Question

A certain element emits $K_{\alpha }\text{X-ray}$ of energy $3.69\text{keV}$. The $K_{\alpha }\text{X-ray}$ of aluminium $(Z=13)$ and zinc $(Z=30)$ have wavelengths $887\text{pm}$ and $146\text{pm}$ respectively.
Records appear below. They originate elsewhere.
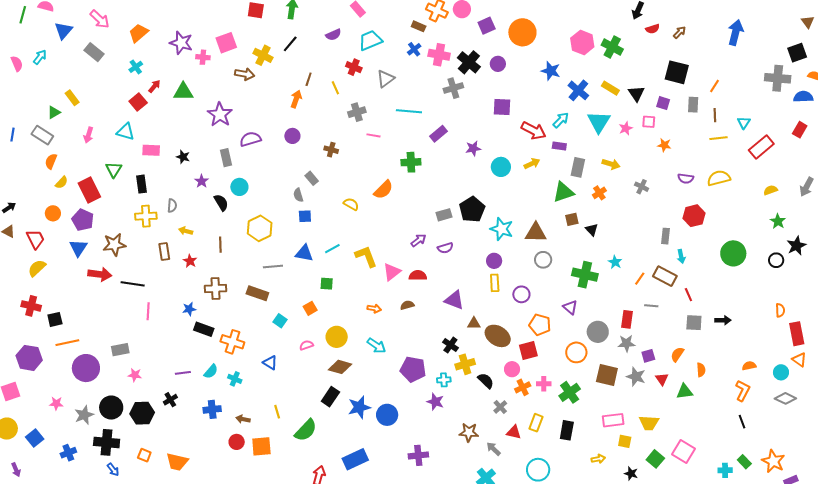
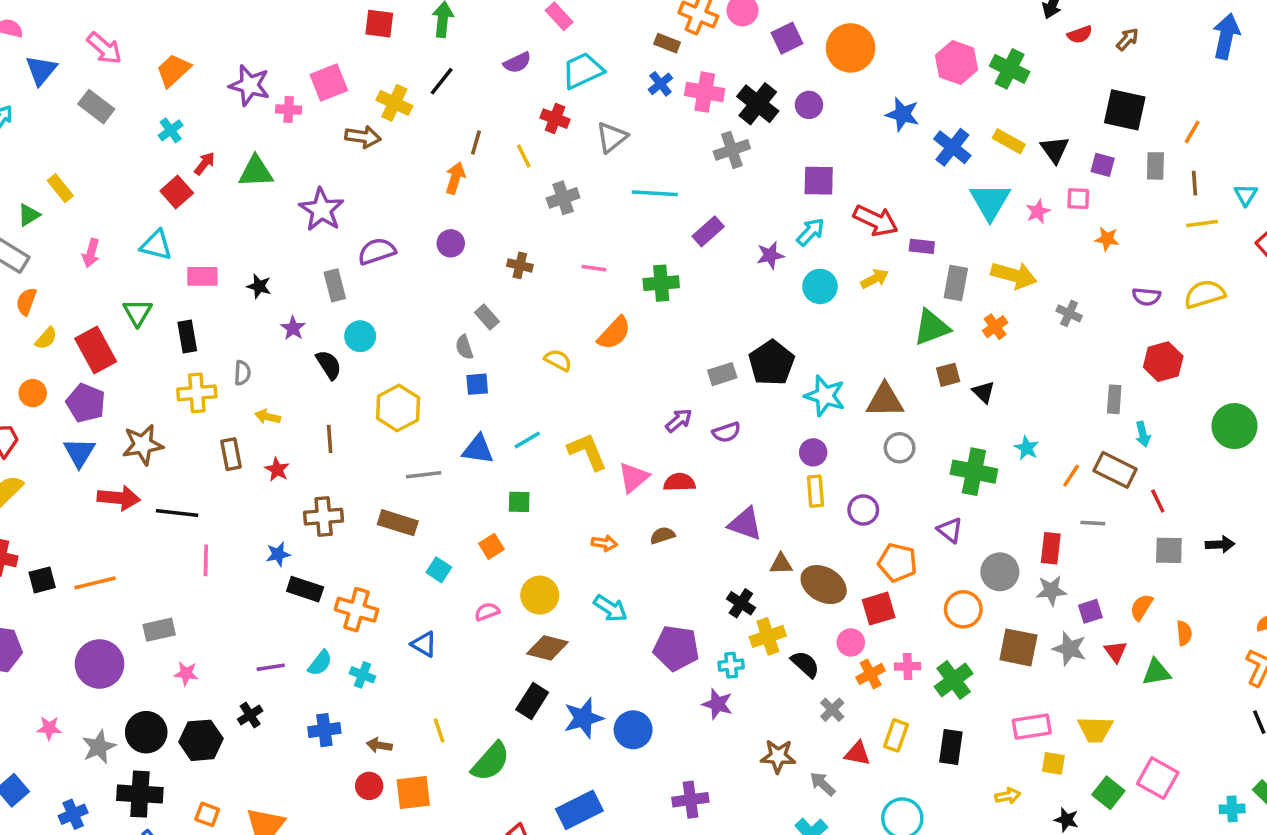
cyan arrow: (561, 120) -> (810, 232), moved
pink line: (373, 135) -> (594, 268), moved
yellow arrow: (611, 164) -> (1014, 275), size x1.4
orange line: (67, 343) -> (95, 583), moved

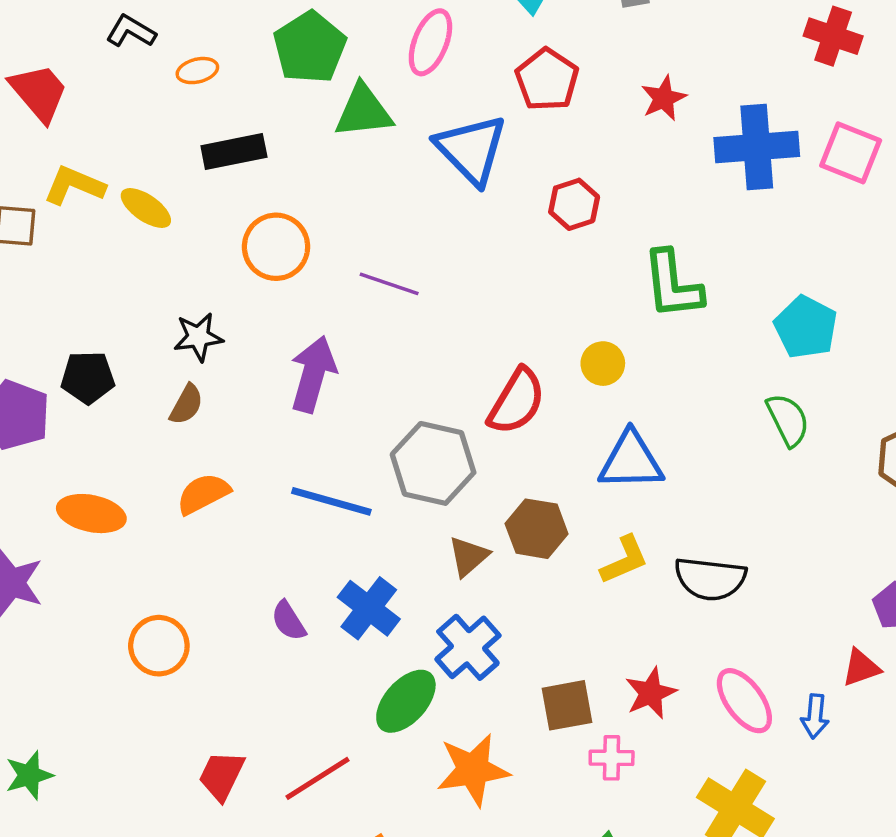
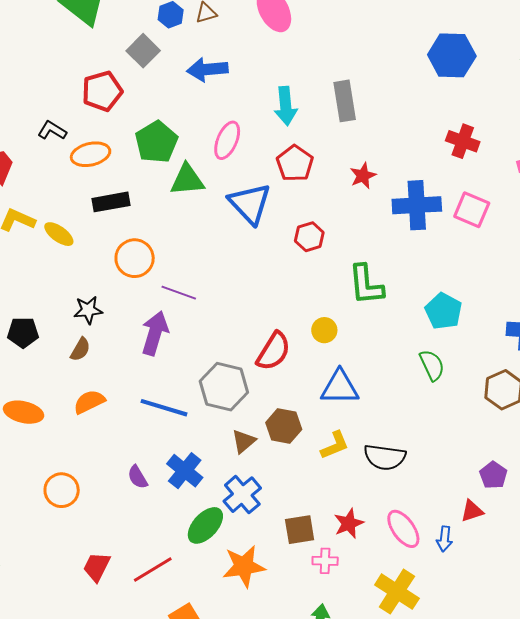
orange ellipse: (197, 71) -> (91, 154), size x1.6
purple line: (389, 284) -> (179, 293), moved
Use Moseley’s law $\sqrt{\nu }=a(Z-b)$ to find the element.$(hc=1242\text{eV-nm})$

• A. $\text{Sodium}$
• B. $\text{Molybdenum}$
  
• C. $\text{Calcium}$
• D. $\text{Argon}$

Answer 1

The correct option is C $\text{Calcium}$

For, ${\lambda }_1=887\text{pm}$,

${\nu }_1=\frac{c}{\lambda }=\frac{3\times {10}^8}{887\times {10}^{-12}}$

$=3.382\times {10}^{17}=33.82\times {10}^{16}\text{Hz}$

$\therefore \sqrt{{\nu }_1}=5.815\times {10}^8$

For, ${\lambda }_2=146\text{pm}$

${\nu }_2=\frac{3\times {10}^8}{146\times {10}^{-12}}=0.02054\times {10}^{20}=2.054\times {10}^{18}\text{Hz}$

$\therefore \sqrt{{\nu }_2}=1.4331\times {10}^9$

Using $\sqrt{\nu }=a(Z-b)$ for aluminium and zinc, we have

$\Rightarrow \frac{5.815\times {10}^8}{1.4331\times {10}^9}=\frac{a(13-b)}{a(30-b)}$

$\Rightarrow \frac{13-b}{30-b}=\frac{5.815\times {10}^{-1}}{1.4331}=0.4057$

$\Rightarrow 30\times 0.4057-0.4057b=13-b$

$\Rightarrow 12.171-\mathrm{0.4.57}b+b=13$

$\Rightarrow b=\frac{0.829}{0.5943}=1.39491$

$\Rightarrow a=\frac{5.815\times {10}^8}{11.33}=0.51323\times {10}^8=5\times {10}^7$

Given, $E=3.69\text{keV}=3690\text{eV}$

$\Rightarrow \lambda =\frac{hc}{E}=\frac{1242\text{eV-nm}}{3690\text{eV}}=0.33658\text{nm}$

Now,

$\sqrt{\frac{c}{\lambda }}=a(Z-b)$

$\Rightarrow \sqrt{\frac{3\times {10}^8}{0.34\times {10}^{-9}}}=5\times {10}^7(Z-1.37)$

$\Rightarrow \sqrt{8.82\times {10}^{17}}=5\times {10}^7(Z-1.37)$

$\Rightarrow 9.39\times {10}^8=5\times {10}^7(Z-1.37)$

$\Rightarrow \frac{93.9}{5}=Z-1.37$

$\Rightarrow Z=20.15\approx 20$

$\therefore$The element is calcium. Hence, $\left(C\right)$ is the correct answer.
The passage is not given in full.